## [What is expected]
Please give the lines below again exactly as they stand, from the one that contains "Reports Overview" up to and including the one that contains "Ukrainian Defence Companies", leaving all pictures out.

## [The records]
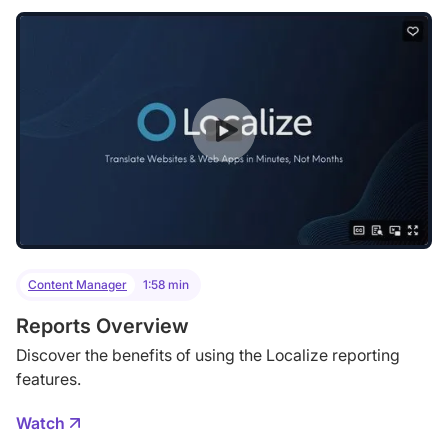
Content Manager
1:58 min
Reports Overview
Discover the benefits of using the Localize reporting
features.
Watch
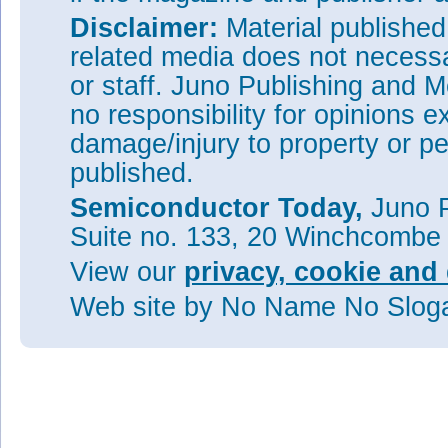
Disclaimer:
Material publishe
related media does not necessar
or staff. Juno Publishing and M
no responsibility for opinions e
damage/injury to property or pe
published.
Semiconductor Today,
Juno P
Suite no. 133, 20 Winchcombe
View our
privacy, cookie and 
Web site
by No Name No Slo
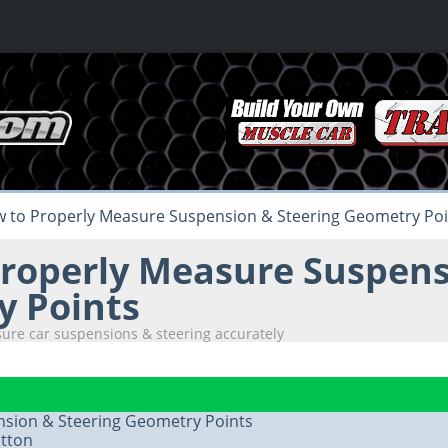
 to Properly Measure Suspension & Steering Geometry Poi
roperly Measure Suspens
 Points
ure car suspensions & steering accurately
sion & Steering Geometry Points
tton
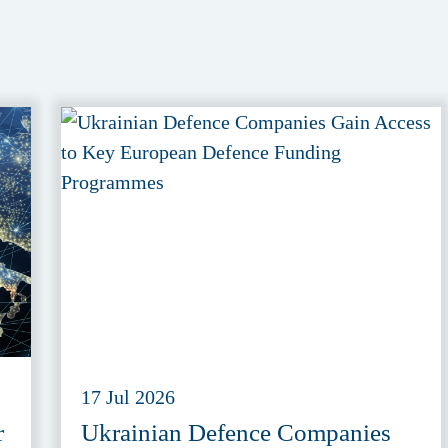
17 Jul 2026
r
Ukrainian Defence Companies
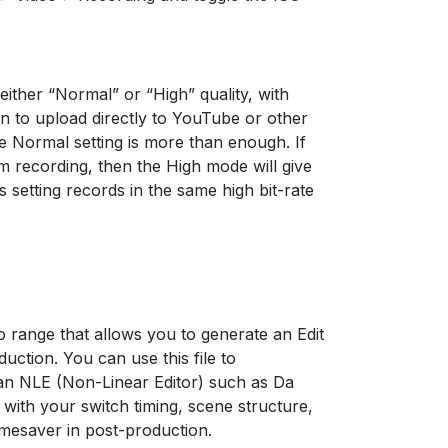
ither “Normal” or “High” quality, with
plan to upload directly to YouTube or other
the Normal setting is more than enough. If
m recording, then the High mode will give
 setting records in the same high bit-rate
 range that allows you to generate an Edit
uction. You can use this file to
 an NLE (Non-Linear Editor) such as Da
 with your switch timing, scene structure,
imesaver in post-production.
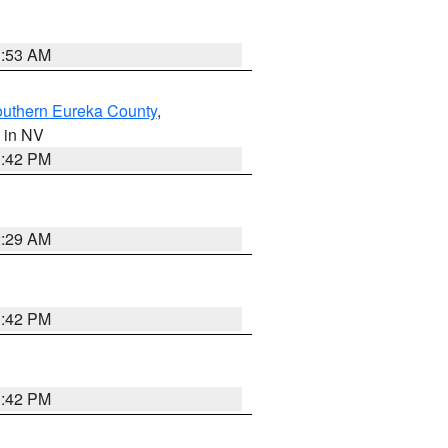
1:53 AM
outhern Eureka County
,
, in NV
1:42 PM
2:29 AM
1:42 PM
1:42 PM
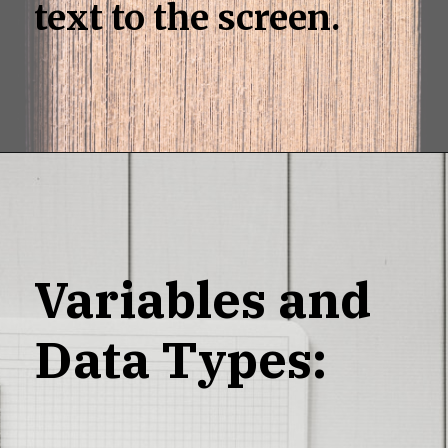
text to the screen.
Variables and
Data Types:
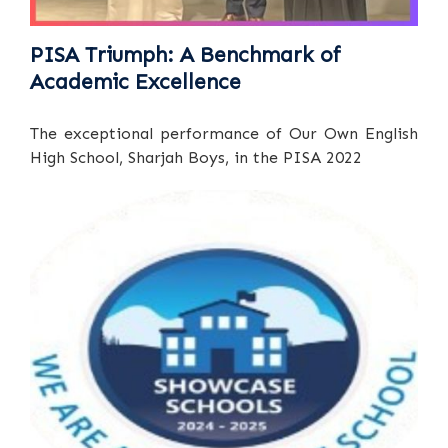
PISA Triumph: A Benchmark of
Academic Excellence
The exceptional performance of Our Own English
High School, Sharjah Boys, in the PISA 2022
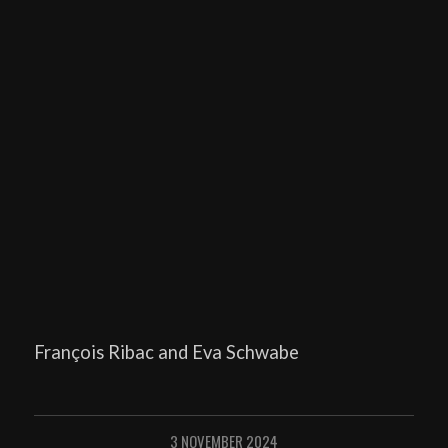
François Ribac and Eva Schwabe
3 NOVEMBER 2024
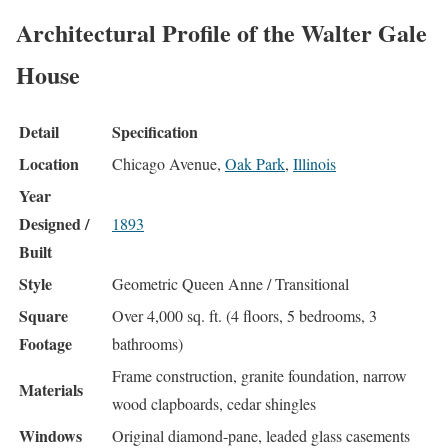
Architectural Profile of the Walter Gale
House
Detail
Specification
Location
Chicago Avenue,
Oak Park
,
Illinois
Year
Designed /
1893
Built
Style
Geometric Queen Anne / Transitional
Square
Over 4,000 sq. ft. (4 floors, 5 bedrooms, 3
Footage
bathrooms)
Frame construction, granite foundation, narrow
Materials
wood clapboards, cedar shingles
Windows
Original diamond-pane, leaded glass casements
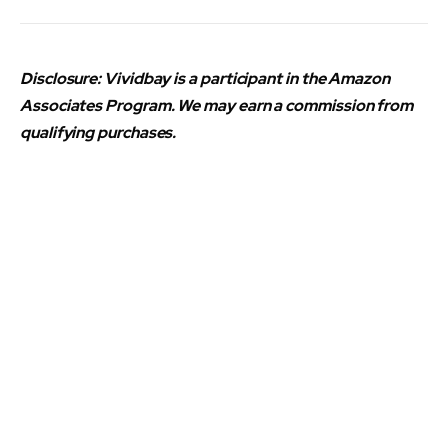
Disclosure: Vividbay is a participant in the Amazon
Associates Program. We may earn a commission from
qualifying purchases.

## [Expected answer]
Reports Overview
Discover the benefits of using the Localize reporting
features.
Watch
Disclaimer:
Material publishe
related media does not necessar
or staff. Juno Publishing and M
no responsibility for opinions e
damage/injury to property or pe
published.
Semiconductor Today,
Juno P
Suite no. 133, 20 Winchcombe
View our
privacy, cookie and 
Web site
by No Name No Slo
 to Properly Measure Suspension & Steering Geometry Poi
roperly Measure Suspens
 Points
ure car suspensions & steering accurately
sion & Steering Geometry Points
tton
17 Jul 2026
r
Ukrainian Defence Companies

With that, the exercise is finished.